Here’s the essence: the key to learning lies in activating both sides of the brain—the logical left side and the creative right side. Our traditional education system usually nourishes the left brain, the side that deals with logic, numbers, and lists. The right brain—the center of imagination, colors, and emotions—too often remains in the background. I compare this to crippling one wing of a bird. Can such a bird fly? No.

But what about the physical structure of our brain? This is where things get even more interesting. Sometimes, missing something can actually make it more efficient. Let me tell you a true story: Kim Peek, also known as “Rain Man.” He had an extraordinary memory; he could recall almost every book he read word for word. Yet brain scans showed that nearly one-third of his brain was missing. A significant portion of his brain and half of his cerebellum were absent. Did this stop him? On the contrary, this “deficiency” made him an extraordinary savant.
This teaches us something crucial: it is not excess but sometimes deficiencies that make us special. A perfect, flawless brain is not always the most creative or productive.
Are Our Genes Our Destiny? Enter Epigenetics!
It’s easy to think, “I inherited depressive genes from my mother, that’s just who I am.” But the truth is different.
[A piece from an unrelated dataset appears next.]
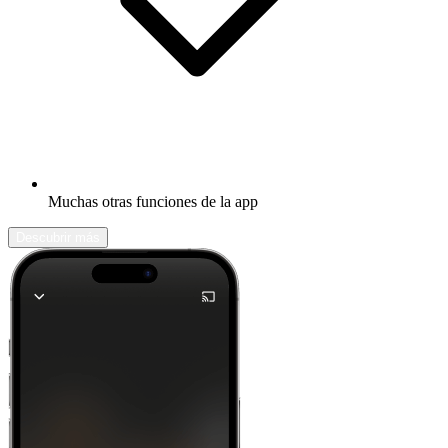
Muchas otras funciones de la app
Descubrir más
Our genes are like a musical score, showing which notes can be played. How those notes are played—whether genes are turned on or off—depends entirely on a process called epigenetics.
Here’s how it works: our DNA is wrapped around protein spools called histones. A process called methylation locks the spool, making the gene unreadable. Acetylation, on the other hand, unlocks it, allowing the gene to be expressed.
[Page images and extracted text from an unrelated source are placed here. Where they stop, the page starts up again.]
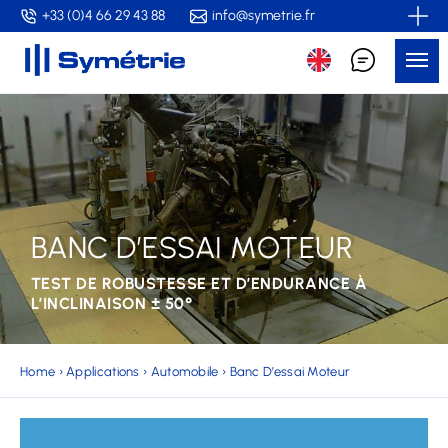
Skip
+33 (0)4 66 29 43 88
info@symetrie.fr
to
Me
main
content
BANC D’ESSAI MOTEUR
TEST DE ROBUSTESSE ET D’ENDURANCE À
L’INCLINAISON ± 50°
Home
›
Applications
›
Automobile
›
Banc D’essai Moteur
And what controls these locks? Our environment and experiences!
- Love: A child raised with love and compassion may have “love genes” activated and “anxiety genes” silenced.
- Stimulation: A child deprived of toys or environmental stimuli may have “intelligence genes” that remain unread.
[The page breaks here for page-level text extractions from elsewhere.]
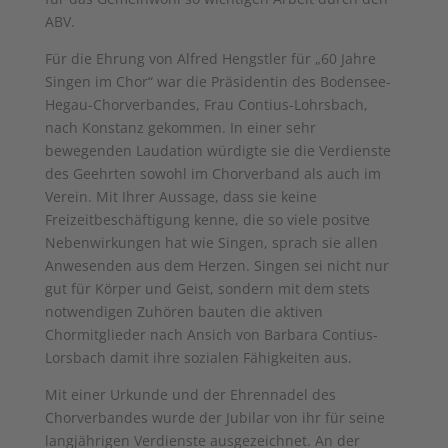
ABV.
Für die Ehrung von Alfred Hengstler für „60 Jahre
Singen im Chor“ war die Präsidentin des Bodensee-
Hegau-Chorverbandes, Frau Contius-Lohrsbach,
nach Konstanz gekommen. In einer sehr
bewegenden Laudation würdigte sie die Verdienste
des Geehrten sowohl im Chorverband als auch im
Verein. Mit Ihrer Aussage, dass sie keine
Freizeitbeschäftigung kenne, die so viele positve
Nebenwirkungen hat wie Singen, sprach sie allen
Anwesenden aus dem Herzen. Singen sei nicht nur
gut für Körper und Geist, sondern mit dem stets
notwendigen Zuhören bauten die aktiven
Chormitglieder nach Ansich von Barbara Contius-
Lorsbach damit ihre sozialen Fähigkeiten aus.
Mit einer Urkunde und der Ehrennadel des
Chorverbandes wurde der Jubilar von ihr für seine
langjährigen Verdienste ausgezeichnet. An der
- Practice: Mozart had musical genes, but he also practiced 10 hours a day, “unlocking” those genes. Genius comes not only from genetics but also from extraordinary effort. Expecting a child who attends piano lessons once a week to become Mozart is unrealistic.
Is a Little “Flaw” Necessary for Creativity?
Another striking point: creativity. Looking at the lives of many geniuses, artists, and scientists who left their mark on history, we see a common trait—mood disorders.
Research shows that nearly all creative individuals have some form of psychiatric “flaw.” This could be bipolar disorder, depression (melancholia), or something within the schizophrenia spectrum. A normal, “perfect” brain often cannot break free from convention. That unusual idea, that groundbreaking discovery, is often the product of a “flawed” yet brilliant mind.
Of course, this doesn’t mean every person with a disorder is a genius. But every genius has, somewhere within, a “flaw.”
Conclusion: Value Your “Strange” Children
So what am I saying? If your child is “strange,” hyperactive, dyslexic (mixing up b and d), struggling with math, withdrawing and crying on rainy days, or constantly imagining different things—don’t immediately label them as a “problem.”
That “strange” child may be the future scientist, screenwriter, or artist. See their differences not as deficiencies but as potential. It is not the excesses of the brain but sometimes its missing or differently functioning parts that make us unique.
Remember: half minds are precious. Let’s not exclude the “flawed” ones among us, because they may bring the ideas that change the world. In the end, each of us has some kind of deficiency, and those deficiencies are what make us who we are and take us where we need to go.